SOUTH BRUCE, ONT. -- It’s a potentially monumental day in the Municipality of South Bruce.

Crews started borehole drilling Friday to determine if 1500 acres north of Teeswater could house Canada’s first permanent nuclear waste facility.

“We’re actually breaking ground. The rig is on site today, and has started the first part of the drilling, itself,” says Martin Sykes, senior geoscientist with the Nuclear Waste Management Organization.

For the next 11 months, the Nuclear Waste Management Organization (NWMO) will be trying to prove that the rock and soil, north of Teeswater, can properly house Canada’s most radioactive waste, forever. They’ll be testing the geology and ground water, until at least next March, when they’ll report back to the community with their findings.
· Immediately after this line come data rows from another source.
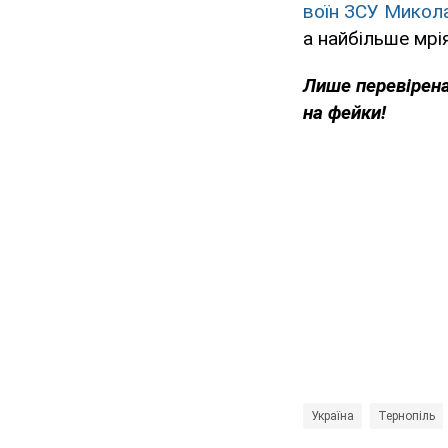
воїн ЗСУ Микол
а найбільше мрі
Лише перевірена
на фейки!
Україна
Тернопіль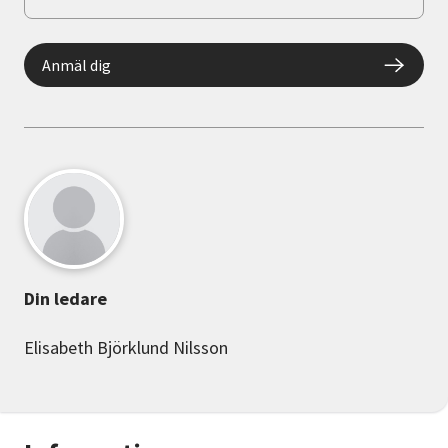
Anmäl dig
Din ledare
Elisabeth Björklund Nilsson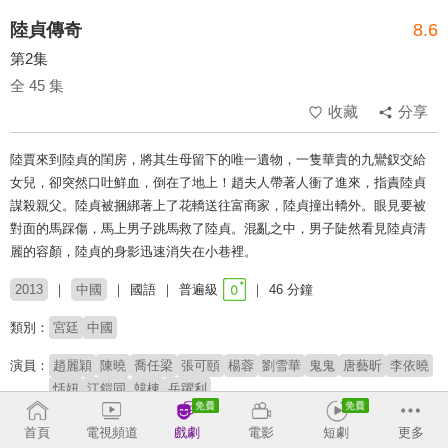
陸貞傳奇
8.6
第2集
全 45 集
收藏
分享
陸賈來到陸貞的閨房，將其生母留下的唯一遺物，一隻華貴的九鸞釵交給
女兒，卻突然口吐鮮血，倒在了地上！趙夫人帶著人衝了進來，指責陸貞
謀殺親父。陸貞被捆綁著上了花轎送往富商家，陸貞撞出轎外。眼見要被
對面的馬踩傷，馬上男子跳馬救了陸貞。混亂之中，男子陡然看見陸貞清
麗的容顏，陸貞的身影迅速消失在小巷裡。
2013
中國
國語
普遍級
46 分鐘
類別：
宮廷
中國
演員：
趙麗穎
陳曉
喬任梁
張可頤
楊蓉
劉雪華
鬼鬼
唐藝昕
李依曉
恬妞
江鎧同
韓棟
岳躍利
導演：
李慧珠
鄧恩
梁國冠
首頁
電視頻道
戲劇
電影
短劇
更多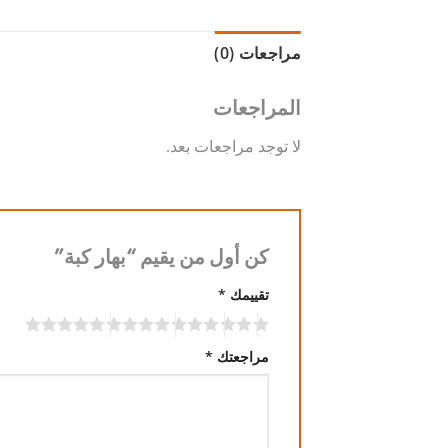
مراجعات (0)
المراجعات
لا توجد مراجعات بعد.
كن أول من يقيم “بهار كبة”
تقييمك
*
مراجعتك
*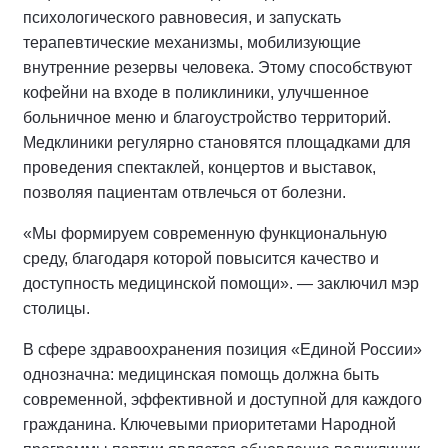
психологического равновесия, и запускать
терапевтические механизмы, мобилизующие
внутренние резервы человека. Этому способствуют
кофейни на входе в поликлиники, улучшенное
больничное меню и благоустройство территорий.
Медклиники регулярно становятся площадками для
проведения спектаклей, концертов и выставок,
позволяя пациентам отвлечься от болезни.
«Мы формируем современную функциональную
среду, благодаря которой повысится качество и
доступность медицинской помощи». — заключил мэр
столицы.
В сфере здравоохранения позиция «Единой России»
однозначна: медицинская помощь должна быть
современной, эффективной и доступной для каждого
гражданина. Ключевыми приоритетами Народной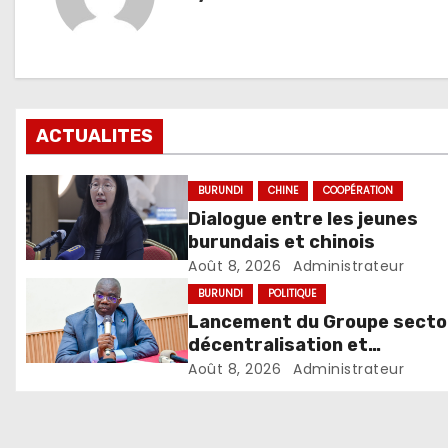
ACTUALITES
BURUNDI
CHINE
COOPÉRATION
Dialogue entre les jeunes
burundais et chinois
Août 8, 2026
Administrateur
BURUNDI
POLITIQUE
Lancement du Groupe sector
décentralisation et
développement local
Août 8, 2026
Administrateur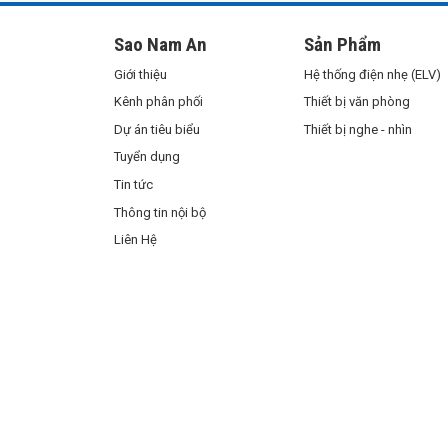
Sao Nam An
Sản Phẩm
Giới thiệu
Hệ thống điện nhẹ (ELV)
Kênh phân phối
Thiết bị văn phòng
Dự án tiêu biểu
Thiết bị nghe - nhìn
Tuyển dụng
Tin tức
Thông tin nội bộ
Liên Hệ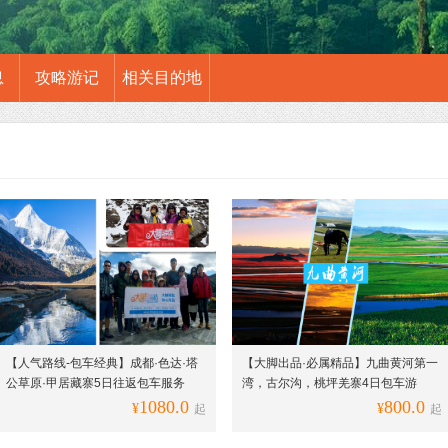
息
攻略游记
相关目的地
【人气路线-包车经典】成都·色达·塔
【大脚出品·必属精品】九曲黄河第一
公草原·甲居藏寨5日往返包车服务
湾，古尔沟，桃坪羌寨4日包车游
（含接送机）
1080.0
800.0
¥
¥
起
起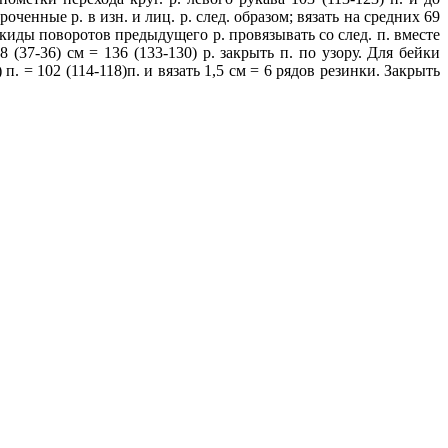
роченные р. в изн. и лиц. р. след. образом; вязать на средних 69
 накиды поворотов предыдущего р. провязывать со след. п. вместе
 (37-36) см = 136 (133-130) р. закрыть п. по узору. Для бейки
 = 102 (114-118)п. и вязать 1,5 см = 6 рядов резинки. Закрыть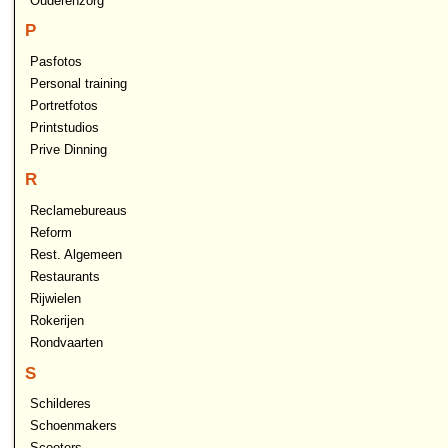
Ouderenzorg
P
Pasfotos
Personal training
Portretfotos
Printstudios
Prive Dinning
R
Reclamebureaus
Reform
Rest. Algemeen
Restaurants
Rijwielen
Rokerijen
Rondvaarten
S
Schilderes
Schoenmakers
Scooters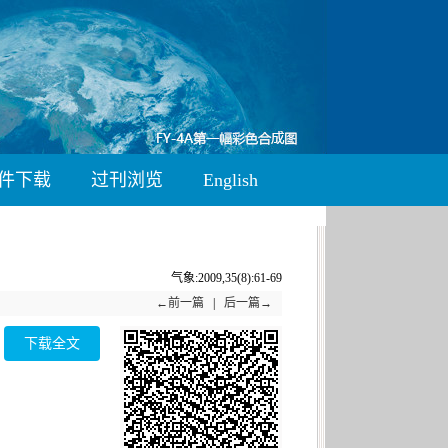
件下载
过刊浏览
English
气象:2009,35(8):61-69
←前一篇
|
后一篇→
下载全文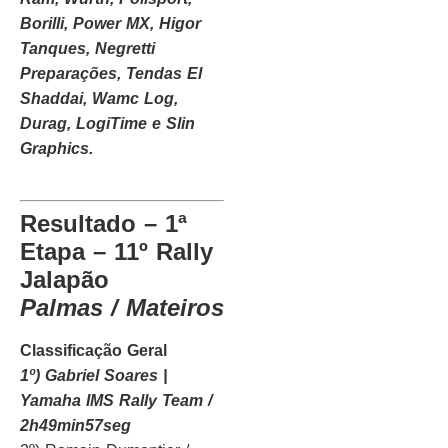
Borilli, Power MX, Higor
Tanques, Negretti
Preparações, Tendas El
Shaddai, Wamc Log,
Durag, LogiTime e Slin
Graphics.
Resultado – 1ª
Etapa – 11º Rally
Jalapão
Palmas / Mateiros
Classificação Geral
1º) Gabriel Soares |
Yamaha IMS Rally Team /
2h49min57seg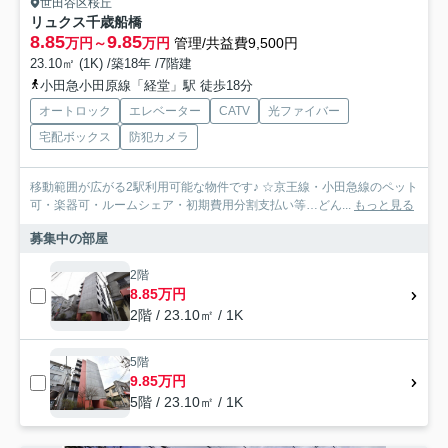
世田谷区桜丘
リュクス千歳船橋
8.85
9.85
万円～
万円
管理/共益費9,500円
23.10㎡ (1K) /築18年 /7階建
小田急小田原線「経堂」駅 徒歩18分
オートロック
エレベーター
CATV
光ファイバー
宅配ボックス
防犯カメラ
移動範囲が広がる2駅利用可能な物件です♪ ☆京王線・小田急線のペット
可・楽器可・ルームシェア・初期費用分割支払い等…どん...
もっと見る
募集中の部屋
2階
8.85万円
2階 / 23.10㎡ / 1K
5階
9.85万円
5階 / 23.10㎡ / 1K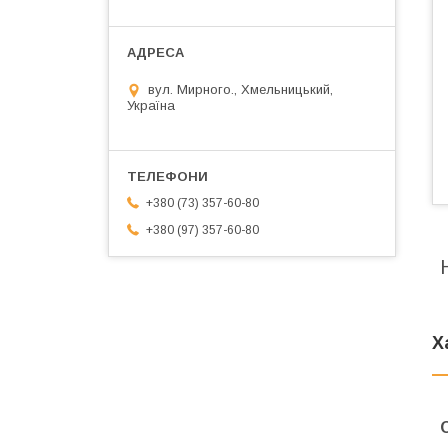
вул. Мирного., Хмельницький,
Україна
+380 (73) 357-60-80
+380 (97) 357-60-80
Х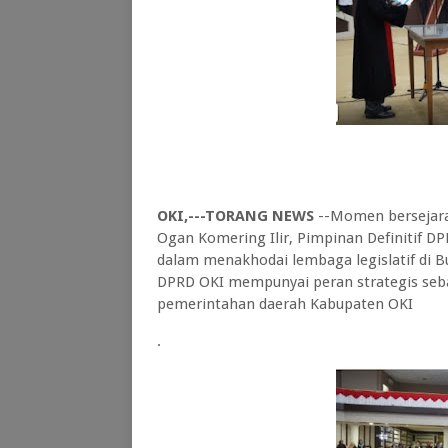
OKI,---TORANG NEWS
--Momen bersejarah
Ogan Komering Ilir, Pimpinan Definitif 
dalam menakhodai lembaga legislatif di 
DPRD OKI mempunyai peran strategis seba
pemerintahan daerah Kabupaten OKI
.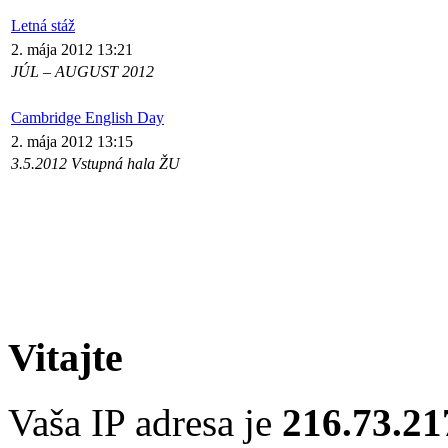
Letná stáž
2. mája 2012 13:21
JÚL – AUGUST 2012
Cambridge English Day
2. mája 2012 13:15
3.5.2012 Vstupná hala ŽU
Vitajte
Vaša IP adresa je
216.73.21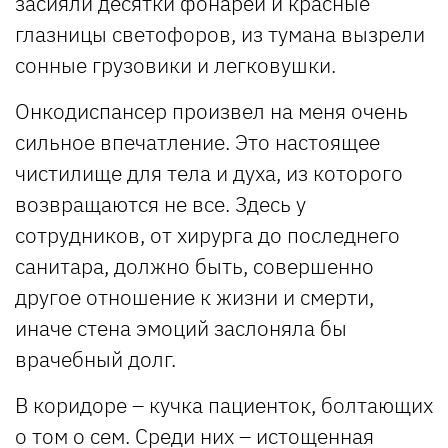
засияли десятки фонарей и красные
глазницы светофоров, из тумана вызрели
сонные грузовики и легковушки.
Онкодиспансер произвел на меня очень
сильное впечатление. Это настоящее
чистилище для тела и духа, из которого
возвращаются не все. Здесь у
сотрудников, от хирурга до последнего
санитара, должно быть, совершенно
другое отношение к жизни и смерти,
иначе стена эмоций заслоняла бы
врачебный долг.
В коридоре – кучка пациенток, болтающих
о том о сем. Среди них – истощенная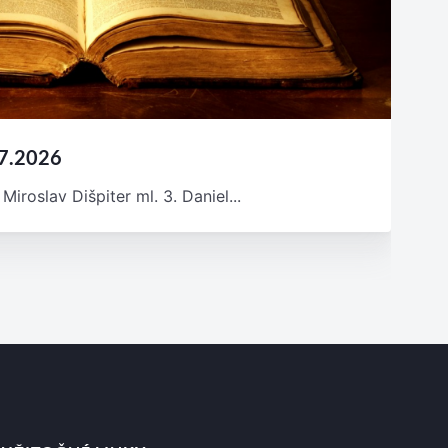
07.2026
Miroslav Dišpiter ml. 3. Daniel...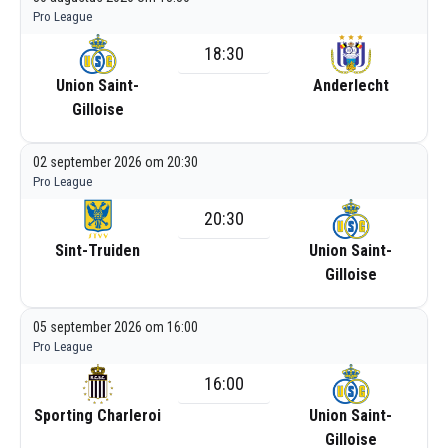
Pro League
18:30
Union Saint-
Anderlecht
Gilloise
02 september 2026 om 20:30
Pro League
20:30
Sint-Truiden
Union Saint-
Gilloise
05 september 2026 om 16:00
Pro League
16:00
Sporting Charleroi
Union Saint-
Gilloise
“I think the borehole drilling is just going to be another technical report. Just an excuse for them to say, just wait, be quiet, learn more,” says Michelle Stein, leader of Protect our Waterways-No Nuclear Waste, a group vehemently opposing burying the radioactive waste under their municipality.

The proposed project, that could bring not only nuclear waste, but thousands of jobs to the region, has split the community. Many opposed, and many in favour, with a decision on whether the community is even willing to host the project, still two years away.

“There’s a lot of people that joined both groups, so that is why it is very important we get all the information that we possibly can to support it or oppose it. Then we have to have the public decide at some later date,” says the Mayor of the Municipality of South Bruce, Robert Buckle.

“I don’t think anybody should really be making a decision on whether they’re willing to host it or not, until we even know if we can,” says Sheila Whytock, founder of Willing to Listen-South Bruce Proud, a community group that is in favour of pushing the proposed project forward.

South Bruce and Ignace, in Northern Ontario are the final two possible locations for the underground storage facility. A decision on where the nuclear waste will be buried, is expected in 2023. In the meantime, drilling for answers is underway.

“This borehole, we anticipate it taking nine months. The second borehole will be similar, but starting in July,” says Sykes.